The Brutalist
Director: Brady Corbet
Año: 2024
País: USA
Con: Adrien Brody, Felicity Jones, Guy Pierce
Siempre que veo una película sobrevalorada, me dan ganas de explicar por qué, a pesar de la defensa de la crítica mainstream, realmente no logra sostenerse. Eso es exactamente lo que me pasó con El Brutalista, nominada a 10 premios Oscar 2025, incluyendo Mejor Película.

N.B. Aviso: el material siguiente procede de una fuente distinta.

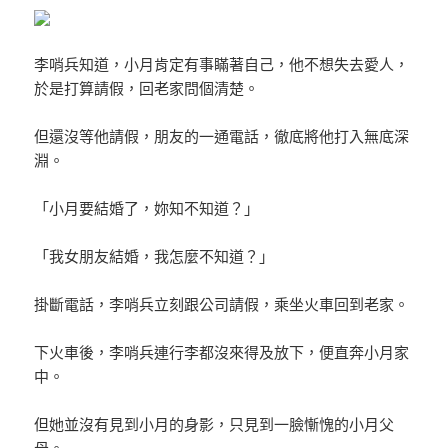
李哨兵知道，小月肯定有事瞞著自己，他不想失去愛人，
於是打算請假，回老家問個清楚。
但還沒等他請假，朋友的一通電話，徹底將他打入無底深
淵。
「小月要結婚了，妳知不知道？」
「我女朋友結婚，我怎麼不知道？」
掛斷電話，李哨兵立刻跟公司請假，乘坐火車回到老家。
下火車後，李哨兵連行李都沒來得及放下，便直奔小月家
中。
但她並沒有見到小月的身影，只見到一臉慚愧的小月父
母。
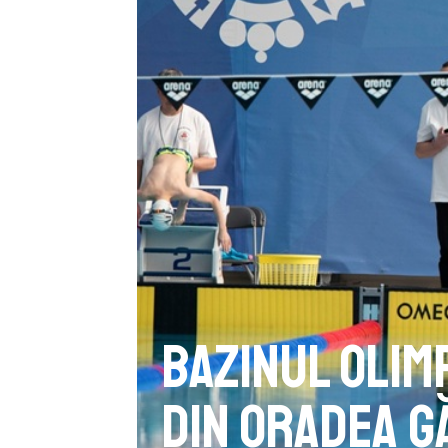
Bazinul olim
din Oradea g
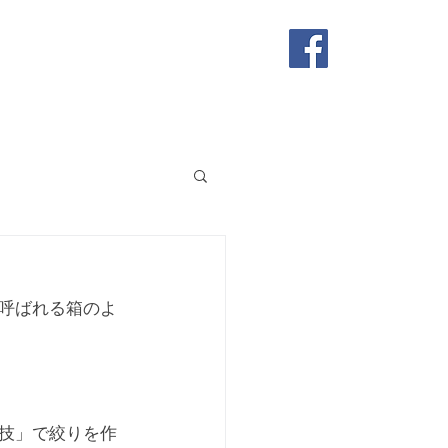
店舗
お問い合わせ
呼ばれる箱のよ
技」で絞りを作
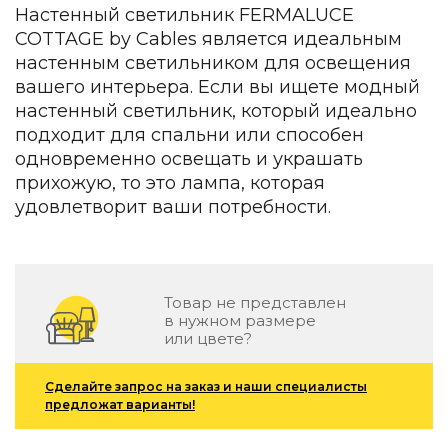
Зеленые стены
Настенный светильник FERMALUCE
Дизайнерские кальяны
COTTAGE by Cables является идеальным
Подбор, производство и комплектация по вашему диз
настенным светильником для освещения
вашего интерьера. Если вы ищете модный
Сантехника и инженерия
настенный светильник, который идеально
Дизайнерские ванны
подходит для спальни или способен
Подбор, производство и комплектация по вашему диз
одновременно освещать и украшать
прихожую, то это лампа, которая
Отделка и ремонт
удовлетворит ваши потребности.
Стены
Акустические панели
Стеновые декоративные панели
Товар не представлен
для террас
в нужном размере
или цвете?
Террасные и фасадные системы
Биоклиматические перголы
Камень
Сделайте запрос на заказ и наши специалисты
предложат варианты!
Изделия из натурального мрамора и камня
Светящийся камень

Empecemos por lo bueno: la película es técnicamente impecable. La fotografía es espectacular, el diseño de producción transmite la atmósfera de la época sin que se note el bajo presupuesto, y la actuación de Adrien Brody es absolutamente digna del Oscar que se ganó. Sin embargo, nada de eso sostiene una película si la trama es tan defectuosa como esta.
Brady Corbet es tan ambicioso como los arquitectos brutalistas: quiso hacer una obra imponente, una monstruosidad de tres horas y media (que, aun con intermedio, se sufre bastante) para consagrarse como un genio del cine (para lo cual le falta, aunque tiene potencial). Pero en ese afán desmedido, construyó una obra pretenciosa, desprovista de significado y rellena de escenas visualmente interesantes pero totalmente vacíos de coherencia y profundidad narrativa.
La primera parte parece hablarnos de la experiencia de Lázló Tóth, un inmigrante húngaro recién llegado a EE.UU. tras la Segunda Guerra Mundial, donde, en teoría, enfrenta el rechazo por ser migrante y judío. Nueva York nos saluda con un plano al revés de la Estatua de La Libertad, que atrae y promete su propio estilo atrevido e irreverente. Rápidamente descubrimos que Lazlo es un genio de la arquitectura, consciente de su propia capacidad y con deseos de evadir la realidad. Sin embargo, el tema no es el defectuoso "sueño americano", un laberinto sin escapatoria perseguido por tantos. Al protagonista las cosas le salen relativamente bien tras un inicio atropellado con su único familiar en EE.UU., su primo Attila. Consigue un mecenas: un empresario adinerado y con ínfulas de conocedor del arte, dispuesto a darle libertad creativa para construir un edificio cuyo significado solo conocemos al final.
Hasta ahí, la primera parte. Es un poco larga, sí, pero llega a ser interesante y promete. Sin embargo, la segunda parte se convierte en una seguidilla insalvable de escenas de relleno y personajes secundarios absolutamente olvidables que no aportan nada a la trama. Hay una sobrina que no habla, hasta que, de repente, pasan los años y reaparece hablando de Jerusalén y la tierra prometida del pueblo judío (¿?). Un potencial villano en el hijo del mecenas que nunca se desarrolla. Escenas de contenido sexual gratuitas. Y una escena violenta que cambia abruptamente el tono de la película y que se siente poco creíble para el personaje que nos habían presentado. Tampoco añade gran cosa a la trama.
Vale, no va sobre el sueño americano. ¿Va sobre un genio atormentado que se refugia en las drogas? No, tampoco. Las drogas son un recurso accesorio para meter más escenas de relleno. ¿Va sobre el arte? ¿Sobre arquitectura? ¿Sobre el significado del brutalismo para el protagonista? No, no y no.
La película entra en una espiral de descenso que culmina en una confrontación, un personaje perdido de cuyo destino no nos dicen nada y, de repente, salta 20 años a un epílogo pegado con babas que intenta explicarnos la filosofía artística y vital del protagonista en un monólogo apresurado y, nuevamente, inconexo. Aparecen unos créditos diseñados en diagonal—muy estéticos, eso sí—dejando a la audiencia medio estupefacta y con la sensación de haber visto tres horas y media de algo a lo que le sobró la mitad y le faltaron cimientos.